How a Singaporean gourmet snack maker made salted egg snacks a global sensation
Golden and savory, with a tinge of sweetness and nostalgia.
Salted egg yolk snacks have become a mainstay on many snack shelves in Singapore over the last few years, amid a nationwide obsession with the local flavor.
At the peak of its popularity in 2015, salted egg yolk dishes were sprouting up in restaurants and food stalls across the island as locals and tourists alike braved snaking queues to get a taste of salted egg goodness.
The craze could not have come at a better time for Jonathan Shen and Christopher Hwang, founders of gourmet snack company The Golden Duck.
They were then left stinging from a hefty S$1 million (€661,157) loss, after a legal dispute forced them to shut their nightclub after just four months of operation — an episode that the duo has described as the “lowest point in their lives”.

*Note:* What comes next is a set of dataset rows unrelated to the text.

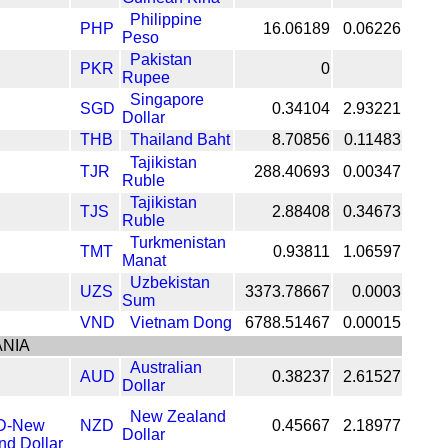
Philippine
PHP
16.06189
0.06226
Peso
Pakistan
PKR
0
Rupee
Singapore
SGD
0.34104
2.93221
Dollar
THB
Thailand Baht
8.70856
0.11483
Tajikistan
TJR
288.40693
0.00347
Ruble
Tajikistan
TJS
2.88408
0.34673
Ruble
Turkmenistan
TMT
0.93811
1.06597
Manat
Uzbekistan
UZS
3373.78667
0.0003
Sum
VND
Vietnam Dong
6788.51467
0.00015
NIA
Australian
AUD
0.38237
2.61527
Dollar
New Zealand
NZD
0.45667
2.18977
Dollar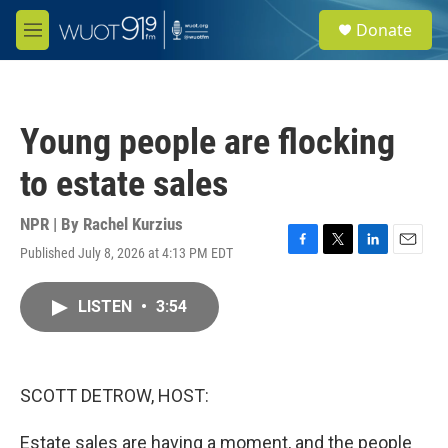
Skip to main content
S
Donate
e
M
a
e
r
n
c
u
h
Young people are flocking
u
e
to estate sales
r
y
NPR | By
Rachel Kurzius
Published July 8, 2026 at 4:13 PM EDT
F
T
L
E
a
w
i
m
c
i
n
a
LISTEN
•
3:54
e
t
k
i
b
t
e
l
o
e
d
o
r
I
k
n
SCOTT DETROW, HOST:
Estate sales are having a moment, and the people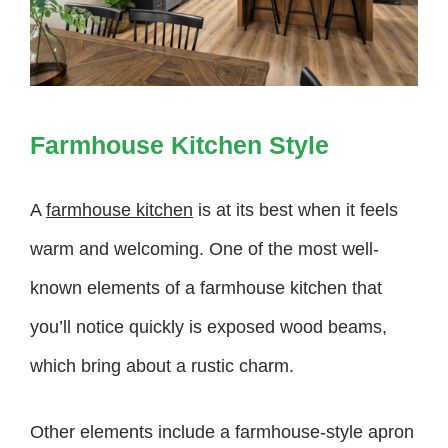
Farmhouse Kitchen Style
A
farmhouse kitchen
is at its best when it feels
warm and welcoming. One of the most well-
known elements of a farmhouse kitchen that
you’ll notice quickly is exposed wood beams,
which bring about a rustic charm.
Other elements include a farmhouse-style apron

But they continued to try to find ways out of their predicament. They started to notice people posting pictures of salted egg yolk, a traditional ingredient, being used in new mediums such as buns, pastries and desserts.
It was then that it hit them: potato crisps coated in rich, luscious salted egg yolk. The pair took a big gamble, pumping in the last S$35,000 of their savings to launch the business. Thankfully, their leap of faith paid off.

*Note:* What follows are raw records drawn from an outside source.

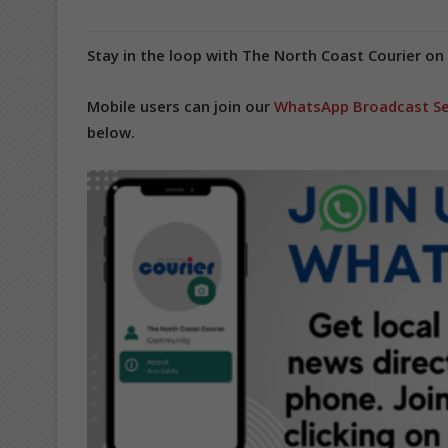
Stay in the loop with The North Coast Courier on
Mobile users can join our
WhatsApp Broadcast Se
below.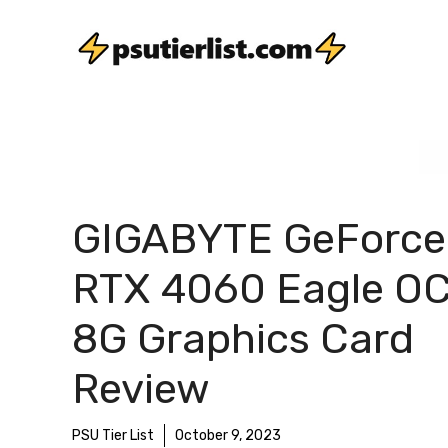
Skip
to
content
GIGABYTE GeForce
RTX 4060 Eagle O
8G Graphics Card
Review
PSU Tier List
October 9, 2023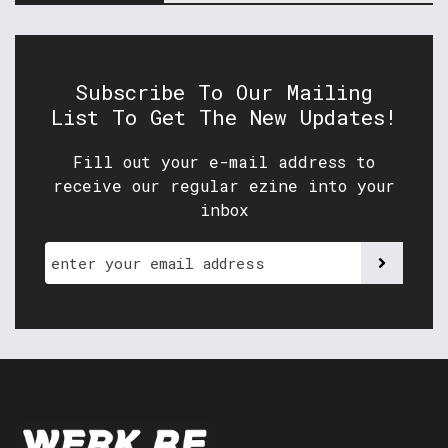
Subscribe To Our Mailing
List To Get The New Updates!
Fill out your e-mail address to
receive our regular ezine into your
inbox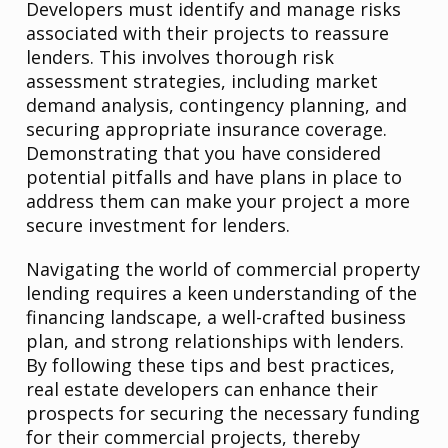
Developers must identify and manage risks
associated with their projects to reassure
lenders. This involves thorough risk
assessment strategies, including market
demand analysis, contingency planning, and
securing appropriate insurance coverage.
Demonstrating that you have considered
potential pitfalls and have plans in place to
address them can make your project a more
secure investment for lenders.
Navigating the world of commercial property
lending requires a keen understanding of the
financing landscape, a well-crafted business
plan, and strong relationships with lenders.
By following these tips and best practices,
real estate developers can enhance their
prospects for securing the necessary funding
for their commercial projects, thereby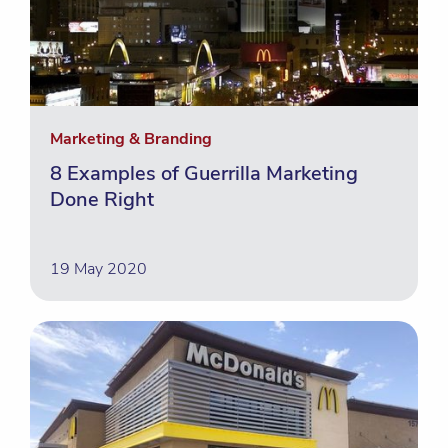
Marketing & Branding
8 Examples of Guerrilla Marketing
Done Right
19 May 2020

The Golden Duck now sells more than 100,000 packets of its snacks every month, with the support of over 100 staff.
“To be honest, it was a lot of luck. We spotted the trend early before it blew up in Singapore, Philippines and Hong Kong,” said Hwang.
No salary for a year
Getting to where they are today has not been easy.
Every night, Shen and Hwang would rent the kitchen space of a friend’s restaurant after it had closed for the day and produce 50 packets of salted egg crisps by hand.
Roping in an old friend who is a chef, they shared the workload among themselves, from cooking to delivering, even working through the weekends. It took some 30 rounds of trial and error before they came up with their signature product.
“We started this business with the last of our savings so I wouldn't call it much capital,” said Hwang, adding that he and Shen had gone without pay for a year. “At the start, almost everything was done manually, from washing to frying to seasoning. It was backbreaking work.”
All of this was done while the duo was holding down day jobs. Shen was in a managerial position elsewhere, and Hwang was still studying law while running another venture.
But sales quickly took off, and they moved into a small commercial kitchen, which they outgrew in just months.
The Golden Duck made its public debut in November 2015, at a pop-up store at Suntec City, and their snacks were sold out within the first six hours of operation. In the days that followed, all 100 packets they had stocked would all be sold out.
Connecting through good food
Following the success of more pop-up stores, and after opening their first permanent store, the next step for Shen and Hwang was clear: they started to look overseas.
They wanted to show the world the “depth of their snacks” — more than just salted egg — which was why they expanded their range to include the Mala Hot Pot and Chili Crab flavors, Shen said.
“Not every market will have similar taste profiles, and that's another reason why we have to go beyond the salted egg flavor to capture more palates and cravings,” he noted.
After setting up physical stores in the Philippines and Hong Kong, The Golden Duck moved into China and Taiwan in early 2019, with plans to launch in Malaysia, Thailand, and Australia.
It also ships to 16 different countries, going as far as Canada.
Transporting food products was a challenge at first, due to the risk of damage during transit. But partnering with DHL Express Singapore’s global logistics network has helped the company realize its rapid international expansion plans without compromising quality.
Quick and reliable deliveries were also key in helping to establish The Golden Duck as a trusted brand.
“Without having to worry about things like the cost of logistics or our products being damaged or lost in transit, we can focus on our international expansion, building up our products and services and staying ahead of the competition,” said Hwang.
“We believe we are on the cusp of tackling the next big shift in snacking culture.”
For Shen and Hwang, who were Forbes’ 30 Under 30 Award recipients in 2017, the recipe for success lies in putting the customer first, and never comprising on quality.
The key is to connect with people through good food. “We are a brand-first company, which means we care very much about how this brand makes consumers feel. If you put the consumers front and center, we believe that is how we run a good business,” Shen shared.